[Saved entries]

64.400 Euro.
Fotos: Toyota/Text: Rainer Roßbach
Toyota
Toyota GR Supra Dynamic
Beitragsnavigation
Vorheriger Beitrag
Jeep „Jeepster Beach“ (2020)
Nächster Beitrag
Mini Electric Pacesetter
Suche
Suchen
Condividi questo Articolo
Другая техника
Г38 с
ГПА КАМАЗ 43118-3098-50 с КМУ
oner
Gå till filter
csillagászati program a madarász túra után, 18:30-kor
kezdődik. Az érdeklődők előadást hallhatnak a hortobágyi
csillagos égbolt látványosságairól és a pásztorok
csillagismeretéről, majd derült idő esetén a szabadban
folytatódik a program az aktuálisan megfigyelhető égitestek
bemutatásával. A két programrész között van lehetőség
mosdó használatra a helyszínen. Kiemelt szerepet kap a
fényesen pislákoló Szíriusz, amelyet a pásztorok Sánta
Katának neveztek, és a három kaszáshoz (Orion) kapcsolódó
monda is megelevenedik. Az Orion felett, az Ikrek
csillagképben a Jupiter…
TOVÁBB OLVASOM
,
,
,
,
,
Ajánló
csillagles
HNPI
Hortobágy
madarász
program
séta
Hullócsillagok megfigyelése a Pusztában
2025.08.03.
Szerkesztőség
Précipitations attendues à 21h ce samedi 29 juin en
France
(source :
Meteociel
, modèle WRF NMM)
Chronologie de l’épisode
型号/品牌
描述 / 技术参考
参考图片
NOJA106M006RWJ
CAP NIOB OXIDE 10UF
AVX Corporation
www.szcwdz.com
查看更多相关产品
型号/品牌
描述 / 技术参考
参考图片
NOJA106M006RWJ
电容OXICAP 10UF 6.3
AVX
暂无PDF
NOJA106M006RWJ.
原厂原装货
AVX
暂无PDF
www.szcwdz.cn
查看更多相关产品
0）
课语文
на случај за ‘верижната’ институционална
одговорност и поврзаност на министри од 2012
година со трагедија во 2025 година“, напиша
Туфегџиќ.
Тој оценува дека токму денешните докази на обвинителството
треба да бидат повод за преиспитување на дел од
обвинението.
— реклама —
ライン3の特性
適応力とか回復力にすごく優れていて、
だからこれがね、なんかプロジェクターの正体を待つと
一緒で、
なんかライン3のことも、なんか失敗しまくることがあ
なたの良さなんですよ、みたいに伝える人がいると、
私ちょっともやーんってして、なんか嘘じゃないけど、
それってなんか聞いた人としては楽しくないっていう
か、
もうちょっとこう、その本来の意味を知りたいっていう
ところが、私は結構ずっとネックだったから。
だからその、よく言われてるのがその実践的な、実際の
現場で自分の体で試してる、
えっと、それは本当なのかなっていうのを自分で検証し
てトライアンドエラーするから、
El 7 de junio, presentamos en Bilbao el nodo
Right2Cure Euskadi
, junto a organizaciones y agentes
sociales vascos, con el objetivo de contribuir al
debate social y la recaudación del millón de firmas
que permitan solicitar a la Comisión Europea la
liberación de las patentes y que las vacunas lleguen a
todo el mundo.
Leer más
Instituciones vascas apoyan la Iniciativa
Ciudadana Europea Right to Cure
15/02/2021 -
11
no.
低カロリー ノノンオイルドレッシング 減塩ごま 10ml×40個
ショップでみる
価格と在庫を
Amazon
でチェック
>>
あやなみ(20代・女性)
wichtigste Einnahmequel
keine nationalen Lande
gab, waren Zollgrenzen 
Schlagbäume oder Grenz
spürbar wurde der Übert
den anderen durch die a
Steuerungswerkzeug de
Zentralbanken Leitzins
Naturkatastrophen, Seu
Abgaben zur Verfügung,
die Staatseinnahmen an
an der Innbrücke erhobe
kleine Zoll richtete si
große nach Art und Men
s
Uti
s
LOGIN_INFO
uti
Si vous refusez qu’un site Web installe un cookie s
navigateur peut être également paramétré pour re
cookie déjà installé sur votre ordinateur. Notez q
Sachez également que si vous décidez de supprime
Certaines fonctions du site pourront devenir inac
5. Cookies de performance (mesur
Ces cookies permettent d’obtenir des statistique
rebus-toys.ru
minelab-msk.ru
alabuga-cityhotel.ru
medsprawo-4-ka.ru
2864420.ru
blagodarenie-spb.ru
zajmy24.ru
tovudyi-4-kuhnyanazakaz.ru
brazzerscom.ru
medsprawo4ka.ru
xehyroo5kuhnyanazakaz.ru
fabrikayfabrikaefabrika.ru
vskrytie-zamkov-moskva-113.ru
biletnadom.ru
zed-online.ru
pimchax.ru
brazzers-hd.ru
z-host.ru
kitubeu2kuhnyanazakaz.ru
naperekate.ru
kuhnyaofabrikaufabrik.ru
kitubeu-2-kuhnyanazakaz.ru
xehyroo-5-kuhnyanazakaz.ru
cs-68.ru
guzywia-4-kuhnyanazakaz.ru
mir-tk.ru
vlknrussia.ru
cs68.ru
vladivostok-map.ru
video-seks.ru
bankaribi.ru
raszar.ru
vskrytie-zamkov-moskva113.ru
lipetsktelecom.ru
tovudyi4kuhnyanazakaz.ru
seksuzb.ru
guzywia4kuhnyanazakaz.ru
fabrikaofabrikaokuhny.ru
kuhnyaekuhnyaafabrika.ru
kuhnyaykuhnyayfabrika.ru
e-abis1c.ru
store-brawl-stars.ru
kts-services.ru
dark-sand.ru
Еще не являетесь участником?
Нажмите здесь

TASK TO COMPLETE >> Each record should come back exactly as written.

YOUR RESPONSE >>
64.400 Euro.
Fotos: Toyota/Text: Rainer Roßbach
Toyota
Toyota GR Supra Dynamic
Beitragsnavigation
Vorheriger Beitrag
Jeep „Jeepster Beach“ (2020)
Nächster Beitrag
Mini Electric Pacesetter
Suche
Suchen
Condividi questo Articolo
Другая техника
Г38 с
ГПА КАМАЗ 43118-3098-50 с КМУ
oner
Gå till filter
csillagászati program a madarász túra után, 18:30-kor
kezdődik. Az érdeklődők előadást hallhatnak a hortobágyi
csillagos égbolt látványosságairól és a pásztorok
csillagismeretéről, majd derült idő esetén a szabadban
folytatódik a program az aktuálisan megfigyelhető égitestek
bemutatásával. A két programrész között van lehetőség
mosdó használatra a helyszínen. Kiemelt szerepet kap a
fényesen pislákoló Szíriusz, amelyet a pásztorok Sánta
Katának neveztek, és a három kaszáshoz (Orion) kapcsolódó
monda is megelevenedik. Az Orion felett, az Ikrek
csillagképben a Jupiter…
TOVÁBB OLVASOM
,
,
,
,
,
Ajánló
csillagles
HNPI
Hortobágy
madarász
program
séta
Hullócsillagok megfigyelése a Pusztában
2025.08.03.
Szerkesztőség
Précipitations attendues à 21h ce samedi 29 juin en
France
(source :
Meteociel
, modèle WRF NMM)
Chronologie de l’épisode
型号/品牌
描述 / 技术参考
参考图片
NOJA106M006RWJ
CAP NIOB OXIDE 10UF
AVX Corporation
www.szcwdz.com
查看更多相关产品
型号/品牌
描述 / 技术参考
参考图片
NOJA106M006RWJ
电容OXICAP 10UF 6.3
AVX
暂无PDF
NOJA106M006RWJ.
原厂原装货
AVX
暂无PDF
www.szcwdz.cn
查看更多相关产品
0）
课语文
на случај за ‘верижната’ институционална
одговорност и поврзаност на министри од 2012
година со трагедија во 2025 година“, напиша
Туфегџиќ.
Тој оценува дека токму денешните докази на обвинителството
треба да бидат повод за преиспитување на дел од
обвинението.
— реклама —
ライン3の特性
適応力とか回復力にすごく優れていて、
だからこれがね、なんかプロジェクターの正体を待つと
一緒で、
なんかライン3のことも、なんか失敗しまくることがあ
なたの良さなんですよ、みたいに伝える人がいると、
私ちょっともやーんってして、なんか嘘じゃないけど、
それってなんか聞いた人としては楽しくないっていう
か、
もうちょっとこう、その本来の意味を知りたいっていう
ところが、私は結構ずっとネックだったから。
だからその、よく言われてるのがその実践的な、実際の
現場で自分の体で試してる、
えっと、それは本当なのかなっていうのを自分で検証し
てトライアンドエラーするから、
El 7 de junio, presentamos en Bilbao el nodo
Right2Cure Euskadi
, junto a organizaciones y agentes
sociales vascos, con el objetivo de contribuir al
debate social y la recaudación del millón de firmas
que permitan solicitar a la Comisión Europea la
liberación de las patentes y que las vacunas lleguen a
todo el mundo.
Leer más
Instituciones vascas apoyan la Iniciativa
Ciudadana Europea Right to Cure
15/02/2021 -
11
no.
低カロリー ノノンオイルドレッシング 減塩ごま 10ml×40個
ショップでみる
価格と在庫を
Amazon
でチェック
>>
あやなみ(20代・女性)
wichtigste Einnahmequel
keine nationalen Lande
gab, waren Zollgrenzen 
Schlagbäume oder Grenz
spürbar wurde der Übert
den anderen durch die a
Steuerungswerkzeug de
Zentralbanken Leitzins
Naturkatastrophen, Seu
Abgaben zur Verfügung,
die Staatseinnahmen an
an der Innbrücke erhobe
kleine Zoll richtete si
große nach Art und Men
s
Uti
s
LOGIN_INFO
uti
Si vous refusez qu’un site Web installe un cookie s
navigateur peut être également paramétré pour re
cookie déjà installé sur votre ordinateur. Notez q
Sachez également que si vous décidez de supprime
Certaines fonctions du site pourront devenir inac
5. Cookies de performance (mesur
Ces cookies permettent d’obtenir des statistique
rebus-toys.ru
minelab-msk.ru
alabuga-cityhotel.ru
medsprawo-4-ka.ru
2864420.ru
blagodarenie-spb.ru
zajmy24.ru
tovudyi-4-kuhnyanazakaz.ru
brazzerscom.ru
medsprawo4ka.ru
xehyroo5kuhnyanazakaz.ru
fabrikayfabrikaefabrika.ru
vskrytie-zamkov-moskva-113.ru
biletnadom.ru
zed-online.ru
pimchax.ru
brazzers-hd.ru
z-host.ru
kitubeu2kuhnyanazakaz.ru
naperekate.ru
kuhnyaofabrikaufabrik.ru
kitubeu-2-kuhnyanazakaz.ru
xehyroo-5-kuhnyanazakaz.ru
cs-68.ru
guzywia-4-kuhnyanazakaz.ru
mir-tk.ru
vlknrussia.ru
cs68.ru
vladivostok-map.ru
video-seks.ru
bankaribi.ru
raszar.ru
vskrytie-zamkov-moskva113.ru
lipetsktelecom.ru
tovudyi4kuhnyanazakaz.ru
seksuzb.ru
guzywia4kuhnyanazakaz.ru
fabrikaofabrikaokuhny.ru
kuhnyaekuhnyaafabrika.ru
kuhnyaykuhnyayfabrika.ru
e-abis1c.ru
store-brawl-stars.ru
kts-services.ru
dark-sand.ru
Еще не являетесь участником?
Нажмите здесь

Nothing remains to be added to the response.